WORK TO COMPLETE:
Restate each entry exactly, without pictures.

### RECORDS FOR THE EXERCISE ###

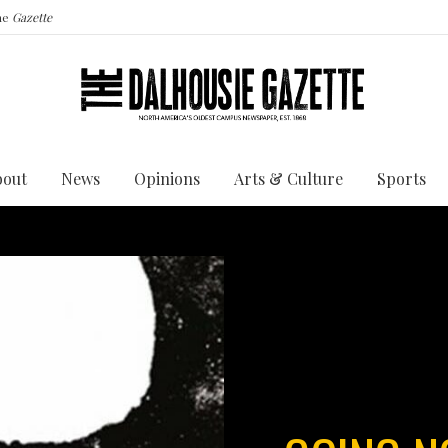
the
Gazette
bout
News
Opinions
Arts & Culture
Sports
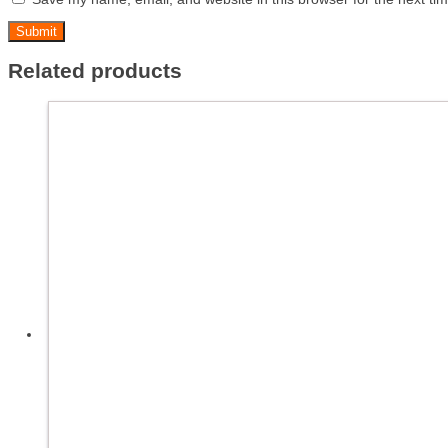
Related products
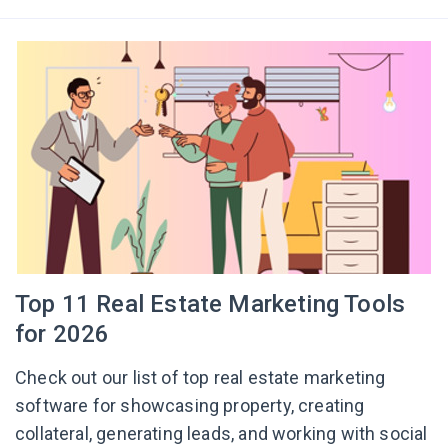
Top 11 Real Estate Marketing Tools
for 2026
Check out our list of top real estate marketing
software for showcasing property, creating
collateral, generating leads, and working with social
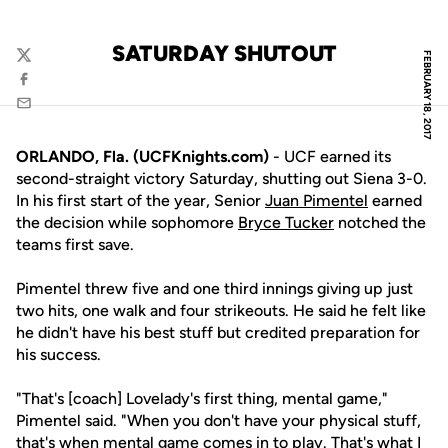
SATURDAY SHUTOUT
FEBRUARY 18, 2017
Twitter
Facebook
Email
ORLANDO, Fla. (UCFKnights.com)
- UCF earned its
second-straight victory Saturday, shutting out Siena 3-0.
In his first start of the year, Senior
Juan Pimentel
earned
the decision while sophomore
Bryce Tucker
notched the
teams first save.
Pimentel threw five and one third innings giving up just
two hits, one walk and four strikeouts. He said he felt like
he didn't have his best stuff but credited preparation for
his success.
"That's [coach] Lovelady's first thing, mental game,"
Pimentel said. "When you don't have your physical stuff,
that's when mental game comes in to play. That's what I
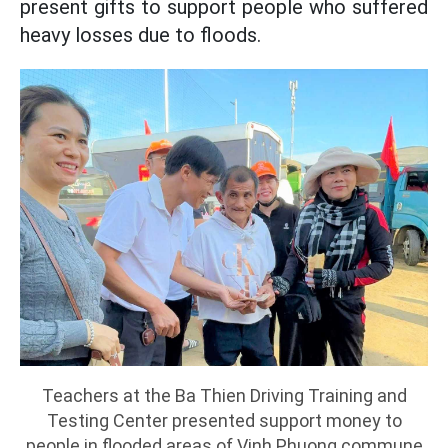
present gifts to support people who suffered
heavy losses due to floods.
Teachers at the Ba Thien Driving Training and
Testing Center presented support money to
people in flooded areas of Vinh Phuong commune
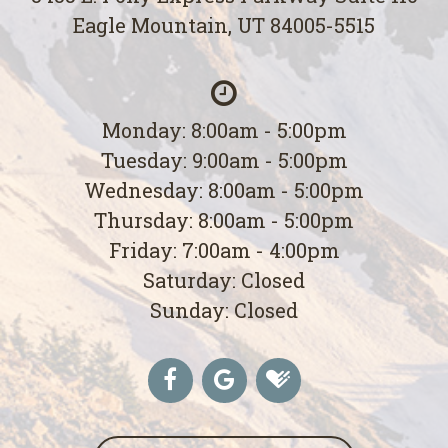
Eagle Mountain, UT 84005-5515
Monday: 8:00am - 5:00pm
Tuesday: 9:00am - 5:00pm
Wednesday: 8:00am - 5:00pm
Thursday: 8:00am - 5:00pm
Friday: 7:00am - 4:00pm
Saturday: Closed
Sunday: Closed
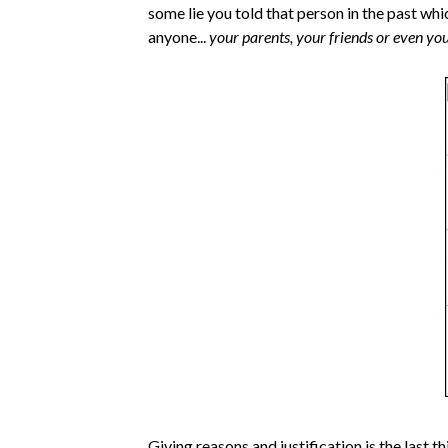
some lie you told that person in the past whi
anyone...
your parents, your friends or even you
Giving reasons and justification is the last t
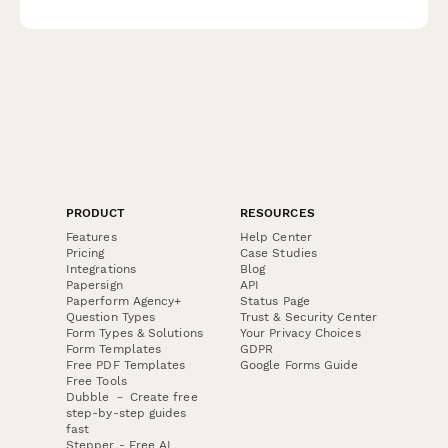
feedback, break-in experience, and offers professional fitting
consultations to ensure customer satisfaction.
PRODUCT
RESOURCES
Features
Help Center
Pricing
Case Studies
Integrations
Blog
Papersign
API
Paperform Agency+
Status Page
Question Types
Trust & Security Center
Form Types & Solutions
Your Privacy Choices
Form Templates
GDPR
Free PDF Templates
Google Forms Guide
Free Tools
Dubble － Create free
step-by-step guides
fast
Stepper - Free AI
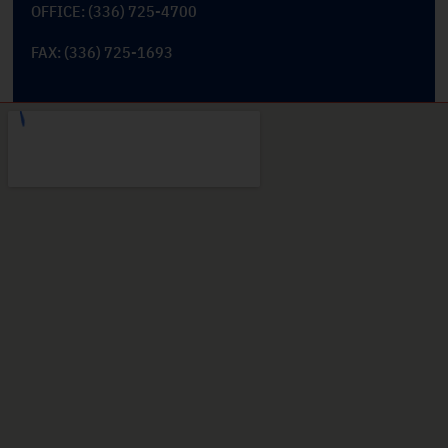
OFFICE: (336) 725-4700
FAX: (336) 725-1693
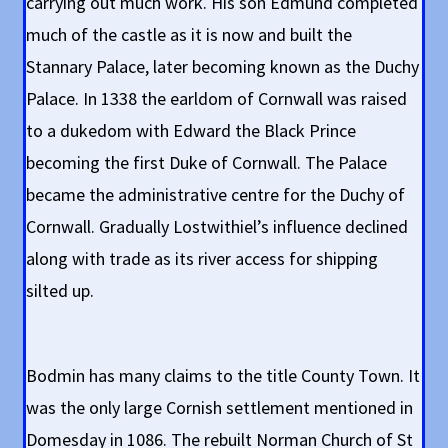
carrying out much work. His son Edmund completed
much of the castle as it is now and built the
Stannary Palace, later becoming known as the Duchy
Palace. In 1338 the earldom of Cornwall was raised
to a dukedom with Edward the Black Prince
becoming the first Duke of Cornwall. The Palace
became the administrative centre for the Duchy of
Cornwall. Gradually Lostwithiel’s influence declined
along with trade as its river access for shipping
silted up.
Bodmin has many claims to the title County Town. It
was the only large Cornish settlement mentioned in
Domesday in 1086. The rebuilt Norman Church of St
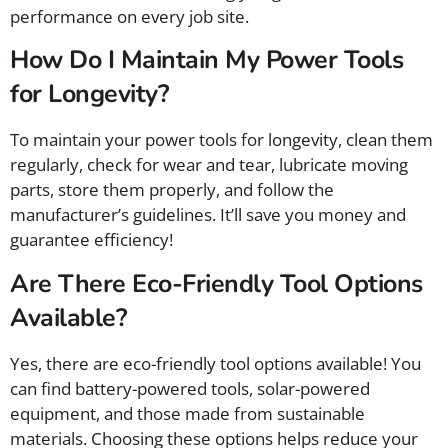
performance on every job site.
How Do I Maintain My Power Tools
for Longevity?
To maintain your power tools for longevity, clean them
regularly, check for wear and tear, lubricate moving
parts, store them properly, and follow the
manufacturer’s guidelines. It’ll save you money and
guarantee efficiency!
Are There Eco-Friendly Tool Options
Available?
Yes, there are eco-friendly tool options available! You
can find battery-powered tools, solar-powered
equipment, and those made from sustainable
materials. Choosing these options helps reduce your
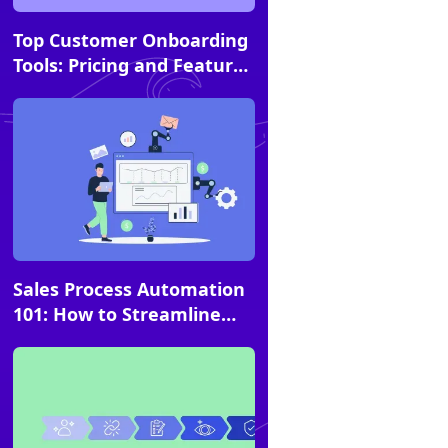
Article
Top Customer Onboarding
Tools: Pricing and Feature
Comparison Guide
Article
Sales Process Automation
101: How to Streamline
and Scale Your Playbooks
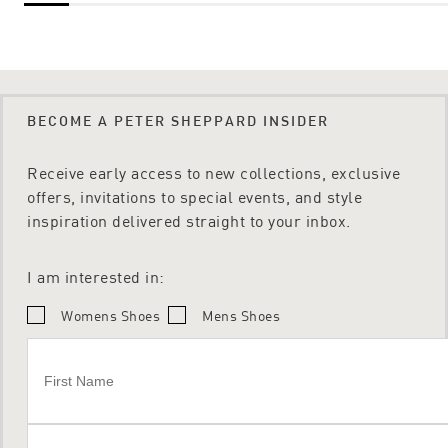
BECOME A PETER SHEPPARD INSIDER
Receive early access to new collections, exclusive
offers, invitations to special events, and style
inspiration delivered straight to your inbox.
I am interested in:
Womens Shoes
Mens Shoes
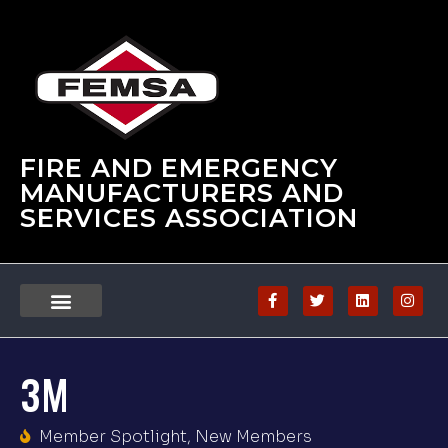
FIRE AND EMERGENCY
MANUFACTURERS AND
SERVICES ASSOCIATION
3M
Member Spotlight
,
New Members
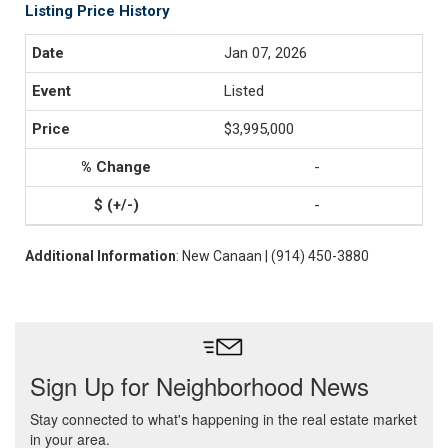
Listing Price History
Jan 07, 2026
Listed
$3,995,000
-
-
Additional Information
: New Canaan | (914) 450-3880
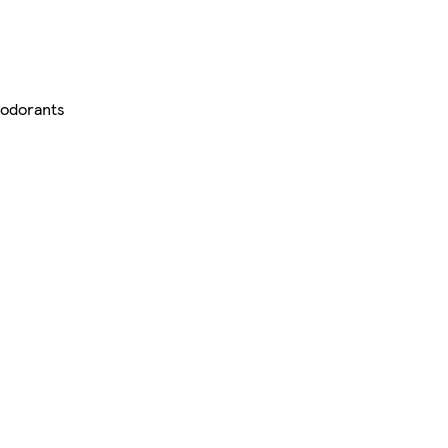
odorants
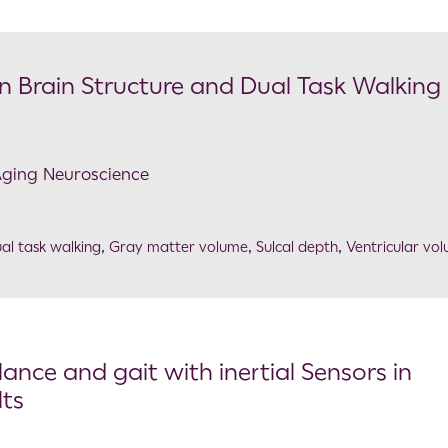
n Brain Structure and Dual Task Walking 
 Aging Neuroscience
al task walking
,
Gray matter volume
,
Sulcal depth
,
Ventricular vo
ance and gait with inertial Sensors in
lts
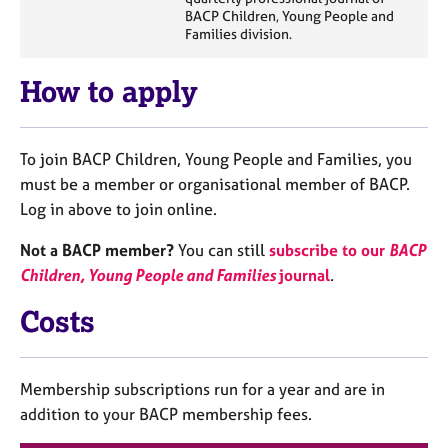
a
BACP Children, Young People and
p
Families division.
y
How to apply
To join BACP Children, Young People and Families, you
must be a member or organisational member of BACP.
Log in above to join online.
Not a BACP member?
You can still
subscribe to our
BA
CP
Children, Young People and Families
journal
.
Costs
Membership subscriptions run for a year and are in
addition to your BACP membership fees.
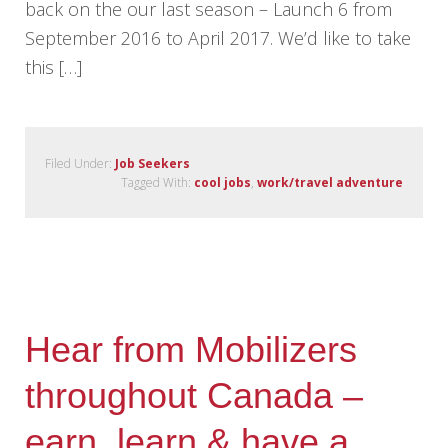
back on the our last season – Launch 6 from
September 2016 to April 2017. We’d like to take
this […]
Filed Under:
Job Seekers
Tagged With:
cool jobs
,
work/travel adventure
Hear from Mobilizers
throughout Canada –
earn, learn & have a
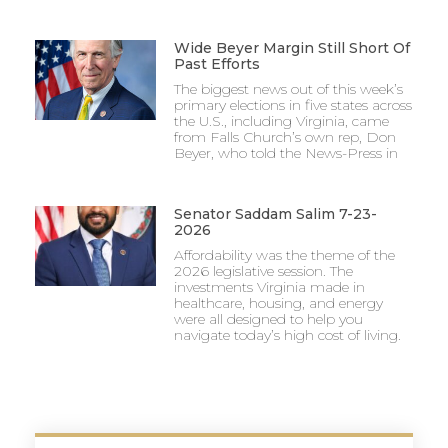
Wide Beyer Margin Still Short Of
Past Efforts
The biggest news out of this week’s
primary elections in five states across
the U.S., including Virginia, came
from Falls Church’s own rep, Don
Beyer, who told the News-Press in
Senator Saddam Salim 7-23-
2026
Affordability was the theme of the
2026 legislative session. The
investments Virginia made in
healthcare, housing, and energy
were all designed to help you
navigate today’s high cost of living.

###

THE ANSWER:
the
Gazette
bout
News
Opinions
Arts & Culture
Sports
Related products
Top 11 Real Estate Marketing Tools
for 2026
Check out our list of top real estate marketing
software for showcasing property, creating
collateral, generating leads, and working with social
SATURDAY SHUTOUT
FEBRUARY 18, 2017
Twitter
Facebook
Email
ORLANDO, Fla. (UCFKnights.com)
- UCF earned its
second-straight victory Saturday, shutting out Siena 3-0.
In his first start of the year, Senior
Juan Pimentel
earned
the decision while sophomore
Bryce Tucker
notched the
teams first save.
Pimentel threw five and one third innings giving up just
two hits, one walk and four strikeouts. He said he felt like
he didn't have his best stuff but credited preparation for
his success.
"That's [coach] Lovelady's first thing, mental game,"
Pimentel said. "When you don't have your physical stuff,
that's when mental game comes in to play. That's what I
present gifts to support people who suffered
heavy losses due to floods.
Teachers at the Ba Thien Driving Training and
Testing Center presented support money to
people in flooded areas of Vinh Phuong commune
Eagle Mountain, UT 84005-5515
Monday: 8:00am - 5:00pm
Tuesday: 9:00am - 5:00pm
Wednesday: 8:00am - 5:00pm
Thursday: 8:00am - 5:00pm
Friday: 7:00am - 4:00pm
Saturday: Closed
Sunday: Closed
some lie you told that person in the past whi
anyone...
your parents, your friends or even you
Giving reasons and justification is the last t
feedback, break-in experience, and offers professional fitting
consultations to ensure customer satisfaction.
PRODUCT
RESOURCES
Features
Help Center
Pricing
Case Studies
Integrations
Blog
Papersign
API
Paperform Agency+
Status Page
Question Types
Trust & Security Center
Form Types & Solutions
Your Privacy Choices
Form Templates
GDPR
Free PDF Templates
Google Forms Guide
Free Tools
Dubble － Create free
step-by-step guides
fast
Stepper - Free AI
OFFICE: (336) 725-4700
FAX: (336) 725-1693
carrying out much work. His son Edmund completed
much of the castle as it is now and built the
Stannary Palace, later becoming known as the Duchy
Palace. In 1338 the earldom of Cornwall was raised
to a dukedom with Edward the Black Prince
becoming the first Duke of Cornwall. The Palace
became the administrative centre for the Duchy of
Cornwall. Gradually Lostwithiel’s influence declined
along with trade as its river access for shipping
silted up.
Bodmin has many claims to the title County Town. It
was the only large Cornish settlement mentioned in
Domesday in 1086. The rebuilt Norman Church of St
performance on every job site.
How Do I Maintain My Power Tools
for Longevity?
To maintain your power tools for longevity, clean them
regularly, check for wear and tear, lubricate moving
parts, store them properly, and follow the
manufacturer’s guidelines. It’ll save you money and
guarantee efficiency!
Are There Eco-Friendly Tool Options
Available?
Yes, there are eco-friendly tool options available! You
can find battery-powered tools, solar-powered
equipment, and those made from sustainable
materials. Choosing these options helps reduce your
Article
Top Customer Onboarding
Tools: Pricing and Feature
Comparison Guide
Article
Sales Process Automation
101: How to Streamline
and Scale Your Playbooks
BECOME A PETER SHEPPARD INSIDER
Receive early access to new collections, exclusive
offers, invitations to special events, and style
inspiration delivered straight to your inbox.
I am interested in:
Womens Shoes
Mens Shoes
FIRE AND EMERGENCY
MANUFACTURERS AND
SERVICES ASSOCIATION
3M
Member Spotlight
,
New Members
Listing Price History
Jan 07, 2026
Listed
$3,995,000
-
-
Additional Information
: New Canaan | (914) 450-3880
odorants
n Brain Structure and Dual Task Walking 
 Aging Neuroscience
al task walking
,
Gray matter volume
,
Sulcal depth
,
Ventricular vo
ance and gait with inertial Sensors in
lts
a
BACP Children, Young People and
p
Families division.
y
How to apply
To join BACP Children, Young People and Families, you
must be a member or organisational member of BACP.
Log in above to join online.
Not a BACP member?
You can still
subscribe to our
BA
CP
Children, Young People and Families
journal
.
Costs
Membership subscriptions run for a year and are in
addition to your BACP membership fees.
back on the our last season – Launch 6 from
September 2016 to April 2017. We’d like to take
this […]
Filed Under:
Job Seekers
Tagged With:
cool jobs
,
work/travel adventure
Hear from Mobilizers
throughout Canada –
earn, learn & have a
Wide Beyer Margin Still Short Of
Past Efforts
The biggest news out of this week’s
primary elections in five states across
the U.S., including Virginia, came
from Falls Church’s own rep, Don
Beyer, who told the News-Press in
Senator Saddam Salim 7-23-
2026
Affordability was the theme of the
2026 legislative session. The
investments Virginia made in
healthcare, housing, and energy
were all designed to help you
navigate today’s high cost of living.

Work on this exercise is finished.